What secret, then, lies in Reacher’s past?

“You can infer he’s been unlucky in love. He’s condemned to a life of loneliness.” But not even Child fully knows Reacher. “I’m not one of those writers who works out a mock biography. I don’t know where Jack went to school. I don’t care what his favourite colour is. I treat him as I would treat a real person. You never know everything about somebody. Even with good friends it may take many, many years before you unravel all the incidents of their past.

“Perversely, a lot of readers would be very pleased if Reacher settled down. Readers worry about him. They’d be gratified if he found happiness but of course it would bring an end to the series.”

What was the catalyst in creating Reacher?

“His experience parallels my own. In the mid-’90s I was fired from my job in television at a time the industry was reorganising. I tried to give the same back story to Reacher. Because of circumstances out of his control he was turned out into the civilian world, and dislocated from what he was used to.

“On the overt level I’m obviously separate from him, but there’s an awful lot of autobiography in a main character, so in a sense Reacher is a little of me, and he does what I would do if I could get away with it. I resist the temptation to make him too good.
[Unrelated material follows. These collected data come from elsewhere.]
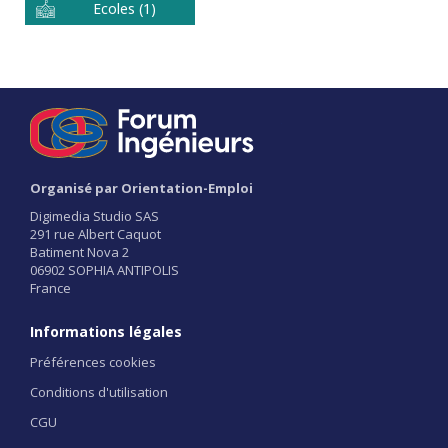
Ecoles (1)
Organisé par Orientation-Emploi
Digimedia Studio SAS
291 rue Albert Caquot
Batiment Nova 2
06902 SOPHIA ANTIPOLIS
France
Informations légales
Préférences cookies
Conditions d'utilisation
CGU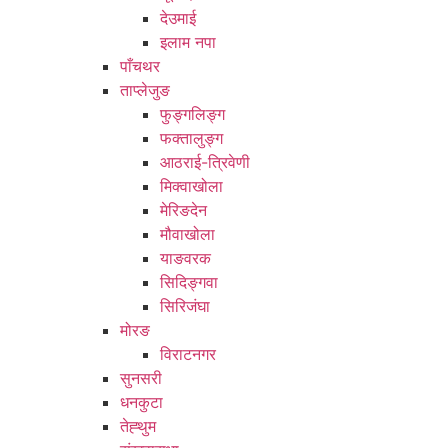
देउमाई
इलाम नपा
पाँचथर
ताप्लेजुङ
फुङ्गलिङ्ग
फक्तालुङ्ग
आठराई-त्रिवेणी
मिक्वाखोला
मेरिङदेन
मौवाखोला
याङवरक
सिदिङ्गवा
सिरिजंघा
मोरङ
विराटनगर
सुनसरी
धनकुटा
तेह्थुम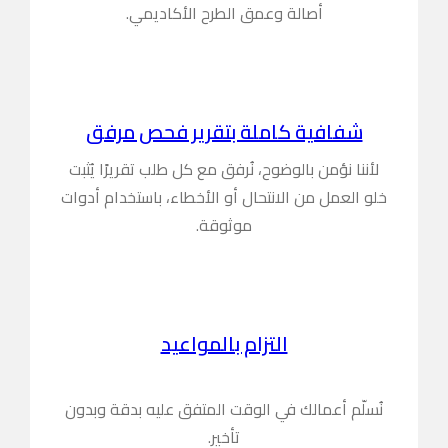
أصالة وعمق الطرح الأكاديمي.
شفافية كاملة بتقرير فحص مرفق
لأننا نؤمن بالوضوح، نُرفق مع كل طلب تقريرًا يُثبت
خلو العمل من الانتحال أو الأخطاء، باستخدام أدوات
موثوقة.
التزام بالمواعيد
نُسلّم أعمالك في الوقت المتفق عليه بدقة وبدون
تأخير.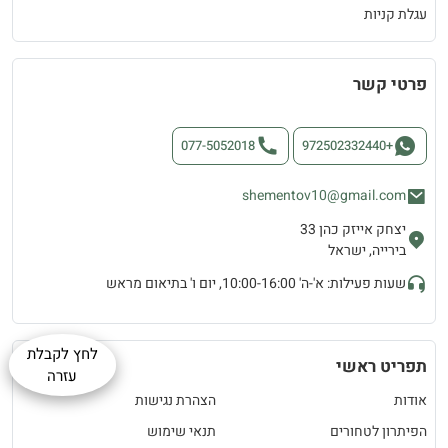
עגלת קניות
פרטי קשר
077-5052018
+972502332440
shementov10@gmail.com
יצחק אייזק כהן 33
בירייה, ישראל
שעות פעילות: א'-ה' 10:00-16:00, יום ו' בתיאום מראש
לחץ לקבלת
תפריט ראשי
עזרה
אודות
הצהרת נגישות
הפיתרון לטחורים
תנאי שימוש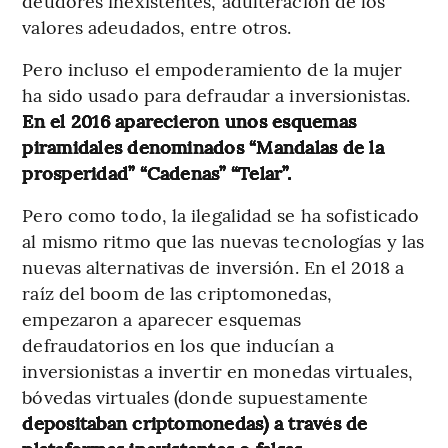
deudores inexistentes, adulteración de los
valores adeudados, entre otros.
Pero incluso el empoderamiento de la mujer
ha sido usado para defraudar a inversionistas.
En el 2016 aparecieron unos esquemas
piramidales denominados “Mandalas de la
prosperidad” “Cadenas” “Telar”.
Pero como todo, la ilegalidad se ha sofisticado
al mismo ritmo que las nuevas tecnologías y las
nuevas alternativas de inversión. En el 2018 a
raíz del boom de las criptomonedas,
empezaron a aparecer esquemas
defraudatorios en los que inducían a
inversionistas a invertir en monedas virtuales,
bóvedas virtuales (donde supuestamente
depositaban criptomonedas) a través de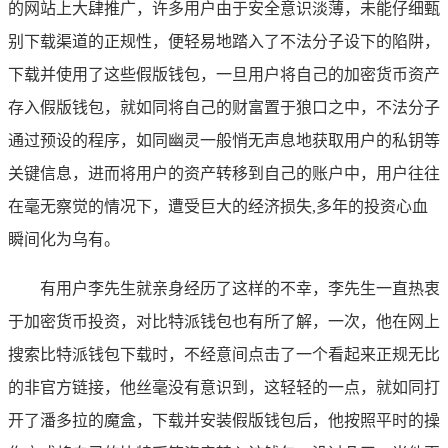
的网站上大肆推广，许多用户由于安全意识淡薄，未能仔细甄
别下载渠道的正规性，便轻易地踏入了不法分子设下的陷阱，
下载并使用了这些假版钱包，一旦用户将自己的加密货币资产
存入假版钱包，就如同将自己的财富置于狼口之中，不法分子
通过预设的程序，如同幽灵一般悄无声息地获取用户的私钥等
关键信息，进而将用户的资产转移到自己的账户中，用户往往
在毫无察觉的情况下，遭受巨大的经济损失,多年的投资心血
瞬间化为乌有。
有用户李先生就亲身经历了这样的不幸，李先生一直热衷
于加密货币投资，对比特派钱包也有所了解，一次，他在网上
搜索比特派钱包下载时，不经意间点击了一个看起来正规无比
的非官方链接，他丝毫没有意识到，这轻轻的一点，就如同打
开了潘多拉的魔盒，下载并安装假版钱包后，他按照平时的操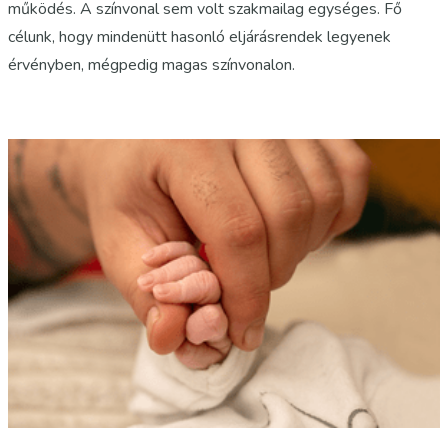
működés. A színvonal sem volt szakmailag egységes. Fő
célunk, hogy mindenütt hasonló eljárásrendek legyenek
érvényben, mégpedig magas színvonalon.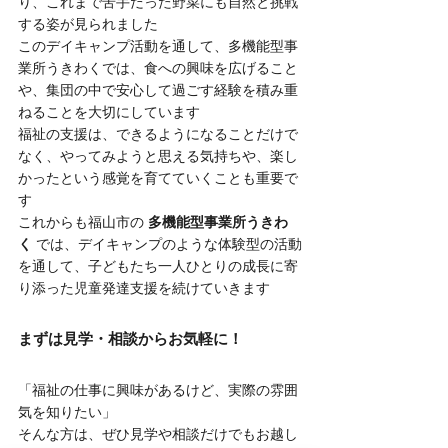
り、これまで苦手だった野菜にも自然と挑戦
する姿が見られました
このデイキャンプ活動を通して、多機能型事
業所うきわくでは、食への興味を広げること
や、集団の中で安心して過ごす経験を積み重
ねることを大切にしています
福祉の支援は、できるようになることだけで
なく、やってみようと思える気持ちや、楽し
かったという感覚を育てていくことも重要で
す
これからも福山市の 
多機能型事業所うきわ
く
 では、デイキャンプのような体験型の活動
を通して、子どもたち一人ひとりの成長に寄
り添った児童発達支援を続けていきます
まずは見学・相談からお気軽に！
「福祉の仕事に興味があるけど、実際の雰囲
気を知りたい」
そんな方は、ぜひ見学や相談だけでもお越し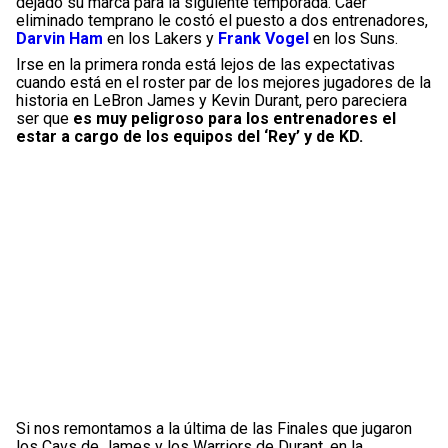
dejado su marca para la siguiente temporada. Caer
eliminado temprano le costó el puesto a dos entrenadores,
Darvin Ham
en los Lakers y
Frank Vogel
en los Suns.
Irse en la primera ronda está lejos de las expectativas
cuando está en el roster par de los mejores jugadores de la
historia en LeBron James y Kevin Durant, pero pareciera
ser que
es muy peligroso para los entrenadores el
estar a cargo de los equipos del ‘Rey’ y de KD.
Si nos remontamos a la última de las Finales que jugaron
los Cavs de James y los Warriors de Durant, en la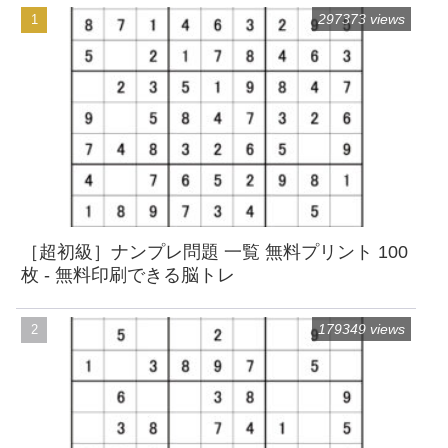
297373 views
［超初級］ナンプレ問題 一覧 無料プリント 100
枚 - 無料印刷できる脳トレ
179349 views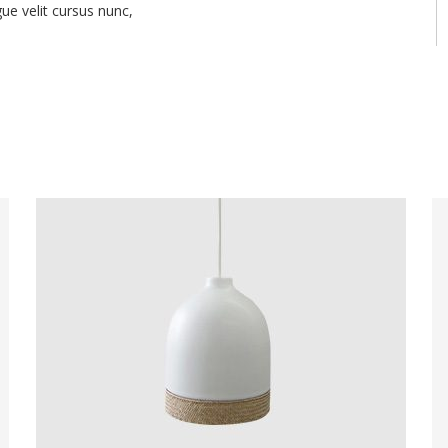
e velit cursus nunc,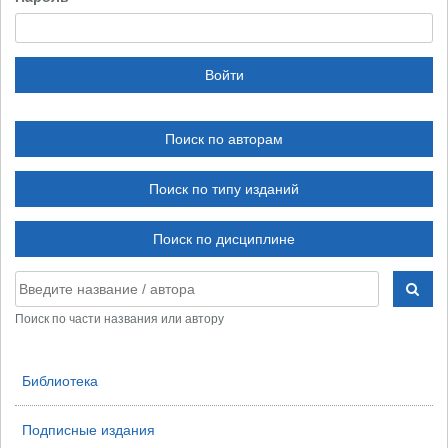
Поиск по авторам
Поиск по типу изданий
Поиск по дисциплине
Поиск по части названия или автору
Библиотека
Подписные издания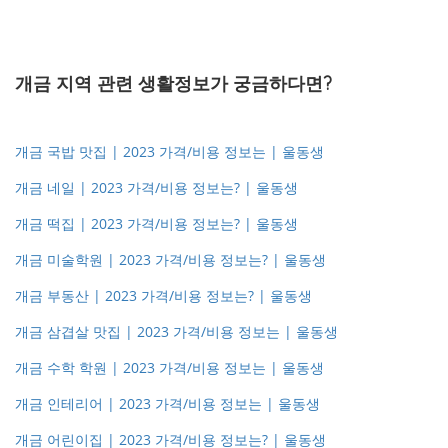
개금 지역 관련 생활정보가 궁금하다면?
개금 국밥 맛집 | 2023 가격/비용 정보는 | 울동생
개금 네일 | 2023 가격/비용 정보는? | 울동생
개금 떡집 | 2023 가격/비용 정보는? | 울동생
개금 미술학원 | 2023 가격/비용 정보는? | 울동생
개금 부동산 | 2023 가격/비용 정보는? | 울동생
개금 삼겹살 맛집 | 2023 가격/비용 정보는 | 울동생
개금 수학 학원 | 2023 가격/비용 정보는 | 울동생
개금 인테리어 | 2023 가격/비용 정보는 | 울동생
개금 어린이집 | 2023 가격/비용 정보는? | 울동생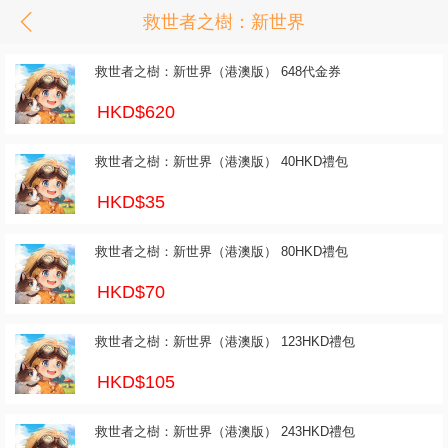
救世者之樹：新世界
救世者之樹：新世界（港澳版） 648代金券
HKD$620
救世者之樹：新世界（港澳版） 40HKD禮包
HKD$35
救世者之樹：新世界（港澳版） 80HKD禮包
HKD$70
救世者之樹：新世界（港澳版） 123HKD禮包
HKD$105
救世者之樹：新世界（港澳版） 243HKD禮包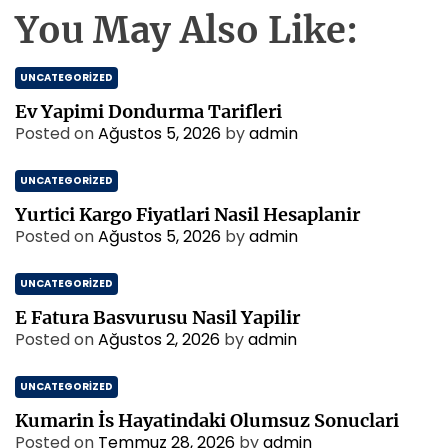
You May Also Like:
UNCATEGORIZED
Ev Yapimi Dondurma Tarifleri
Posted on
Ağustos 5, 2026
by
admin
UNCATEGORIZED
Yurtici Kargo Fiyatlari Nasil Hesaplanir
Posted on
Ağustos 5, 2026
by
admin
UNCATEGORIZED
E Fatura Basvurusu Nasil Yapilir
Posted on
Ağustos 2, 2026
by
admin
UNCATEGORIZED
Kumarin İs Hayatindaki Olumsuz Sonuclari
Posted on
Temmuz 28, 2026
by
admin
“In my new book he’s under a lot of pressure. He’s got to deliver for the organisation and faces a situation that’s extremely serious.”

If Child recognises himself in Reacher, equally then, he recognises a little of himself in all the bad guys he’s ever dreamed up. “Although,” he’s quick to add, “I prefer writing about Reacher doing the right thing rather than the bad guys doing the bad thing.”

Certainly a cast of ruthless criminals appear in Child’s hard-hitting thriller, Night School. Stolen nuclear warheads, sold on the black market to unscrupulous Saudis, are a threat to millions.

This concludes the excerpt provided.